Le soir, bien fermer la porte du cabanon, puisque le renard rôde - les voisins l’ont vu, avec des petits, dans le pré de l’autre côté du ruisseau. Ne pas oublier les grains, tous les jours, à volonté, et l’eau. Ne pas oublier d’ouvrir le cabanon, le matin, pour éviter qu’elles noient sous leurs fientes les vélos, la tondeuse, le matériel d’équitation. Acheter finalement sur un Internet un joli poulailler en bois, façon fermette de Marie-Antoinette. On l’attend.
LA. A L’INSTANT. SOUS MES YEUX EBAHIS, UN PETIT HERISSON SE BALADE. A CHAQUE CLIC DE L’APPAREIL PHOTO, CE NIGAUD RENTRE SA TÊTE.
Reprenons.
Pendant la journée, la famille poule se balade dans le jardin, ose des incursions dans le champ d’à côté. Jamais loin. "Se coucher comme les poules", c’était donc vrai : autour de 19H30, chaque soir, tout le monde rentre spontanément au poulailler, Albert en dernier.

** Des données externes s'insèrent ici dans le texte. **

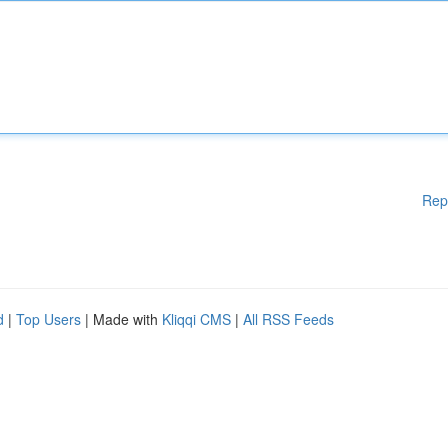
Rep
d
|
Top Users
| Made with
Kliqqi CMS
|
All RSS Feeds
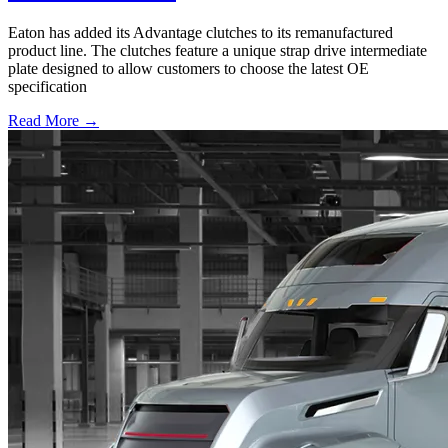
Eaton has added its Advantage clutches to its remanufactured
product line. The clutches feature a unique strap drive intermediate
plate designed to allow customers to choose the latest OE
specification
Read More →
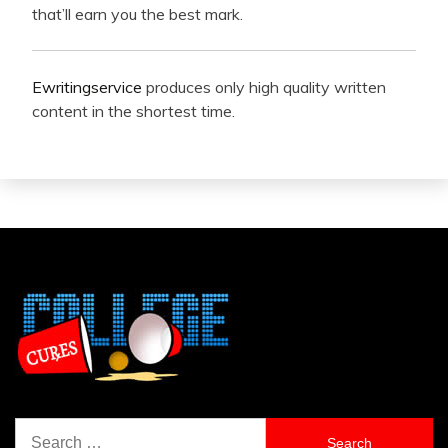
that’ll earn you the best mark.
Ewritingservice
produces only high quality written
content in the shortest time.
Search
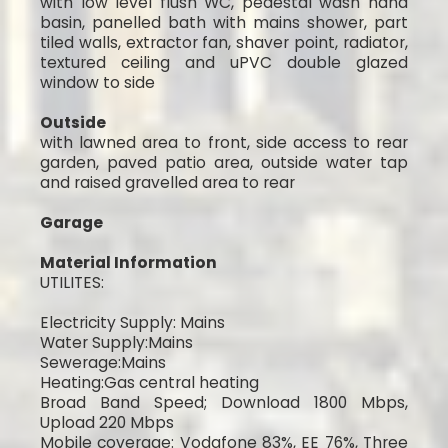
with low level flush WC, pedestal wash hand
basin, panelled bath with mains shower, part
tiled walls, extractor fan, shaver point, radiator,
textured ceiling and uPVC double glazed
window to side
Outside
with lawned area to front, side access to rear
garden, paved patio area, outside water tap
and raised gravelled area to rear
Garage
Material Information
UTILITES:
Electricity Supply: Mains
Water Supply:Mains
Sewerage:Mains
Heating:Gas central heating
Broad Band Speed; Download 1800 Mbps,
Upload 220 Mbps
Mobile coverage: Vodafone 83%, EE 76%, Three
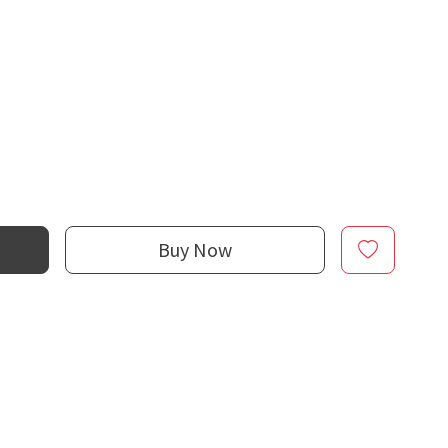
Buy Now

Hier, après consolidation de la clôture par des amis du prof exquis (voir précédemment), retour des ponettes qui avaient provisoirement migré au bout du chemin, dans un pré à vaches. Mamma mia. La grande anthracite est définitivement ensauvagée. "Une conne" commente sans ambages le prof exquis. "Une rosse", selon l’amie du prof exquis qui l’a ramenée dans notre pré, non sans mal. La jeune cavalière est frustrée : désormais, la petite trop petite et la grande trop sauvage nous servent de "poneys de compagnie" (c’est le mot), elles font décor. Monter celle qu’elle montait : pas possible ; trop dangereux.

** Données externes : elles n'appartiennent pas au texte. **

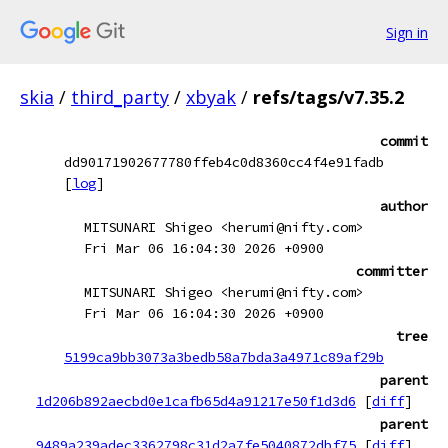
Sign in
skia
/
third_party
/
xbyak
/
refs/tags/v7.35.2
commit
dd90171902677780ffeb4c0d8360cc4f4e91fadb
[
log
]
author
MITSUNARI Shigeo <herumi@nifty.com>
Fri Mar 06 16:04:30 2026 +0900
committer
MITSUNARI Shigeo <herumi@nifty.com>
Fri Mar 06 16:04:30 2026 +0900
tree
5199ca9bb3073a3bedb58a7bda3a4971c89af29b
parent
1d206b892aecbd0e1cafb65d4a91217e50f1d3d6
[
diff
]
parent
9489a239adec3362798c31d2a7fe5040872dbf75
[
diff
]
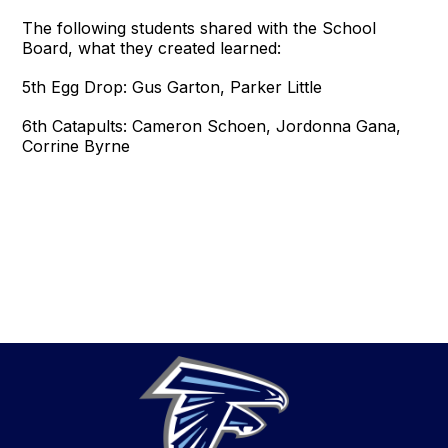
The following students shared with the School
Board, what they created learned:
5th Egg Drop: Gus Garton, Parker Little
6th Catapults: Cameron Schoen, Jordonna Gana,
Corrine Byrne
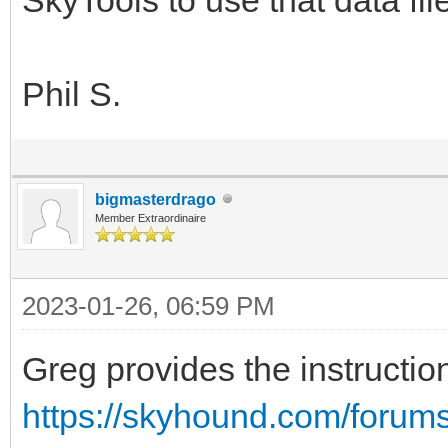
Phil S.
bigmasterdrago
Member Extraordinaire
2023-01-26, 06:59 PM
Greg provides the instructio
https://skyhound.com/forum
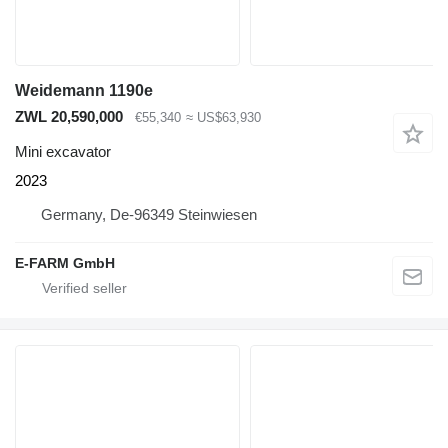
Weidemann 1190e
ZWL 20,590,000
€55,340
≈ US$63,930
Mini excavator
2023
Germany, De-96349 Steinwiesen
E-FARM GmbH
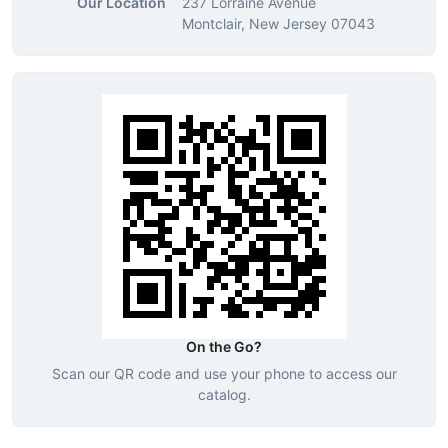
Our Location
237 Lorraine Avenue
Montclair, New Jersey 07043
On the Go?
Scan our QR code and use your phone to access our
catalog.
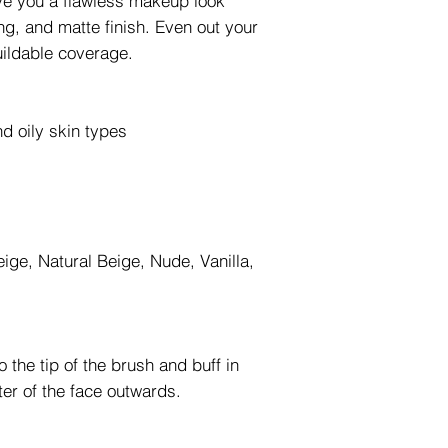
ive you a flawless makeup look
ing, and matte finish. Even out your
uildable coverage.
d oily skin types
eige, Natural Beige, Nude, Vanilla,
 the tip of the brush and buff in
ter of the face outwards.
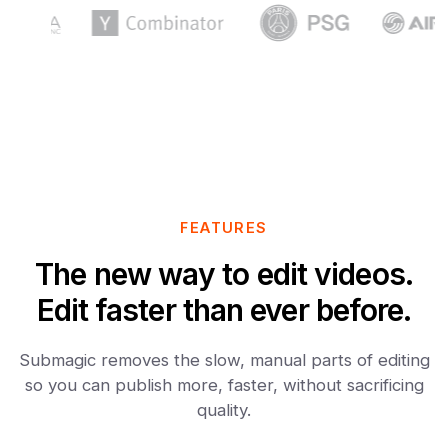
FEATURES
The new way to edit videos.
Edit faster than ever before.
Submagic removes the slow, manual parts of editing
so you can publish more, faster, without sacrificing
quality.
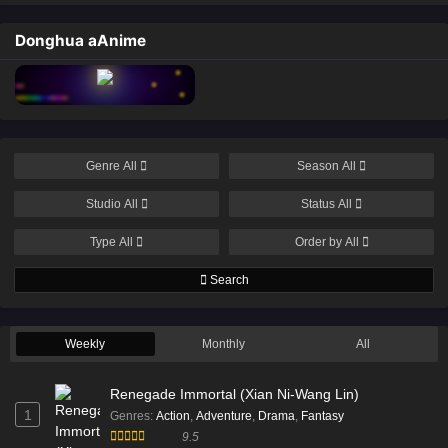
Donghua aAnime
Genre
All
Season
All
Studio
All
Status
All
Type
All
Order by
All
Search
Weekly
Monthly
All
Renegade Immortal (Xian Ni-Wang Lin)
1
Genres
:
Action
,
Adventure
,
Drama
,
Fantasy
9.5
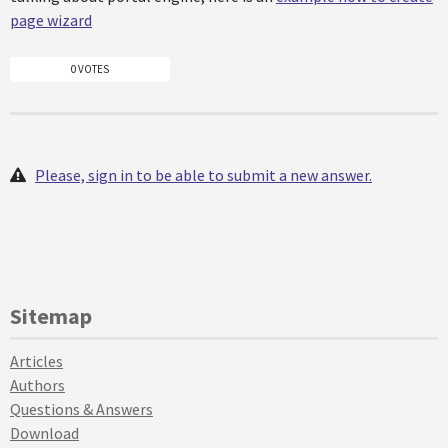
page wizard
0 VOTES
Please, sign in to be able to submit a new answer.
Sitemap
Articles
Authors
Questions & Answers
Download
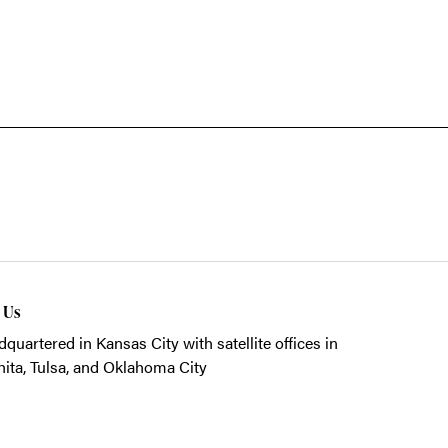
t Us
quartered in Kansas City with satellite offices in
ita, Tulsa, and Oklahoma City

Voilà où je voulais en venir : avec le potager ; avec les ponettes, qui on le sait nous ont donné des sueurs froides, à quitter leur pré la nuit et se balader jusque sur la route ; avec les poules, à nourrir chaque jour, à enfermer le soir ; me voici dans un quotidien dense et définitivement éloigné des émotions esthètes et vaporeuses de la néo-campagnarde. On est, à notre petit niveau, dans le dur. Et c’est marrant. Appris hier qu’un résident secondaire francilien, espèce ici très développée, j’en étais, aide tous les dimanches matins que Dieu fait son voisin agriculteur, dès l’aube. Soins aux vaches, aux chevaux. Contre rien, pour le plaisir. Et donc il faudrait savoir explorer finement ce qui dans notre psychisme de citadins ou ex-citadins déclenche l’appel de la campagne, le vrai, le concret, hors le regard purement émerveillé des premiers jours...

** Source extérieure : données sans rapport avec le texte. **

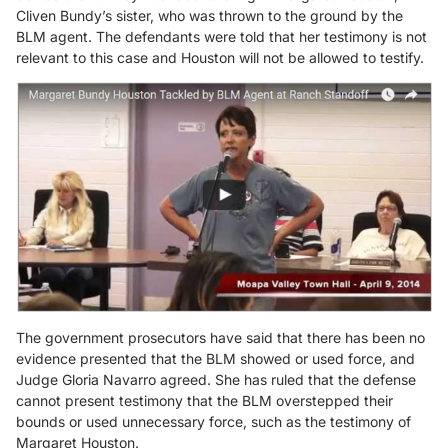
Cliven Bundy’s sister, who was thrown to the ground by the
BLM agent. The defendants were told that her testimony is not
relevant to this case and Houston will not be allowed to testify.
The government prosecutors have said that there has been no
evidence presented that the BLM showed or used force, and
Judge Gloria Navarro agreed. She has ruled that the defense
cannot present testimony that the BLM overstepped their
bounds or used unnecessary force, such as the testimony of
Margaret Houston.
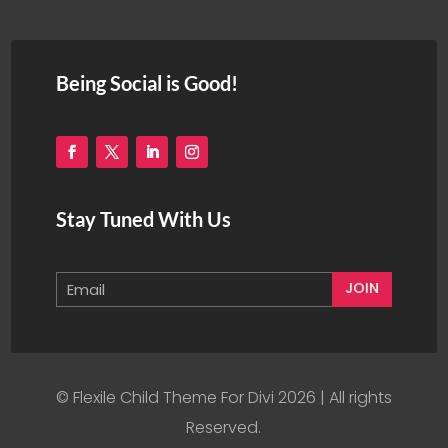
Being Social is Good!
Stay Tuned With Us
JOIN
© Flexile Child Theme For Divi 2026 | All rights
Reserved.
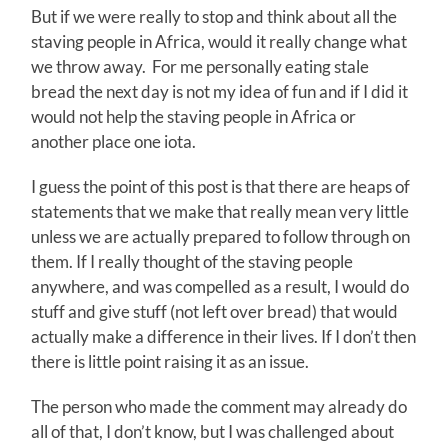
But if we were really to stop and think about all the
staving people in Africa, would it really change what
we throw away. For me personally eating stale
bread the next day is not my idea of fun and if I did it
would not help the staving people in Africa or
another place one iota.
I guess the point of this post is that there are heaps of
statements that we make that really mean very little
unless we are actually prepared to follow through on
them. If I really thought of the staving people
anywhere, and was compelled as a result, I would do
stuff and give stuff (not left over bread) that would
actually make a difference in their lives. If I don’t then
there is little point raising it as an issue.
The person who made the comment may already do
all of that, I don’t know, but I was challenged about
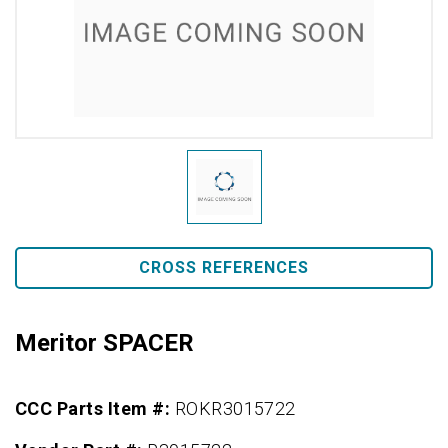
CROSS REFERENCES
Meritor SPACER
CCC Parts Item #:
ROKR3015722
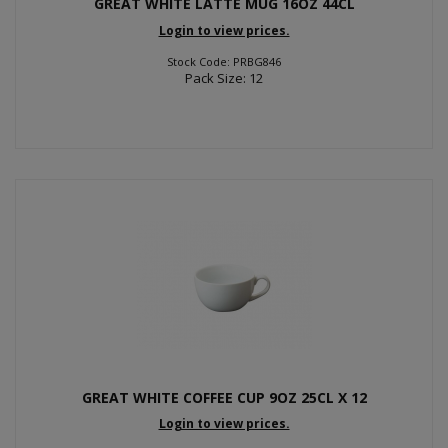
GREAT WHITE LATTE MUG 16OZ 44CL
Login to view prices.
Stock Code: PRBG846
Pack Size: 12
GREAT WHITE COFFEE CUP 9OZ 25CL X 12
Login to view prices.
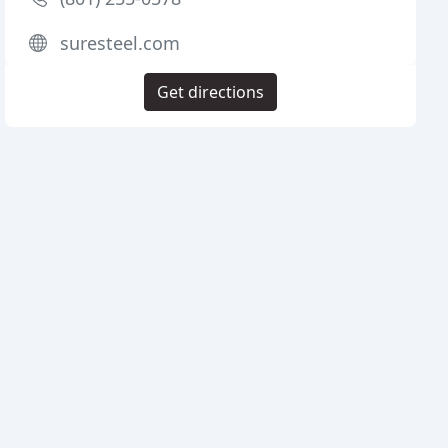
suresteel.com
Get directions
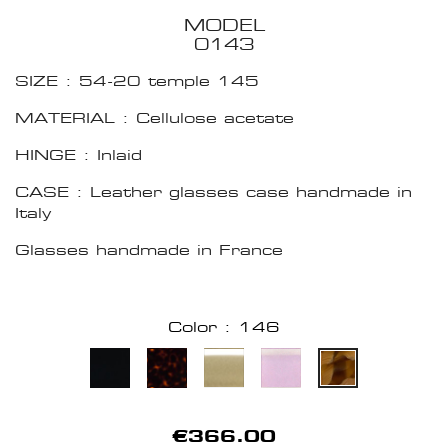
MODEL
0143
SIZE : 54-20 temple 145
MATERIAL : Cellulose acetate
HINGE : Inlaid
CASE : Leather glasses case handmade in
Italy
Glasses handmade in France
Color : 146
€366.00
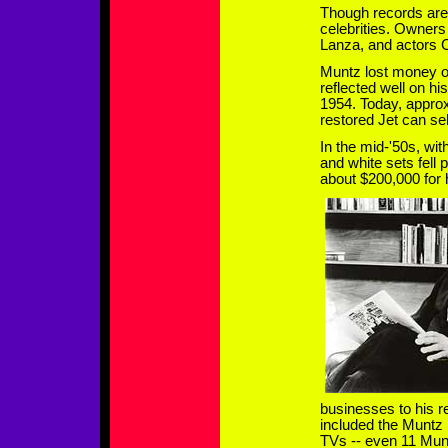
Though records are 
celebrities. Owners
Lanza, and actors 
Muntz lost money on 
reflected well on hi
1954. Today, approx
restored Jet can sel
In the mid-'50s, wit
and white sets fell
about $200,000 for 
businesses to his 
included the Muntz
TVs -- even 11 Mu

Après avoir fait l’objet de maintes attentions tout l’après-midi (dont tentative de construction d’un enclos en bois par des personnes de petite taille maniant marteau et clous rouillés), le petit hérisson baladeur est mort noyé dans un pot de fleurs rempli d’eau, victime de sa soif et de son courage. Il a été enterré dans les larmes, avec croix en bâtons et roses fanées, au fond du jardin, près du compost (...). Les poules s’en foutent.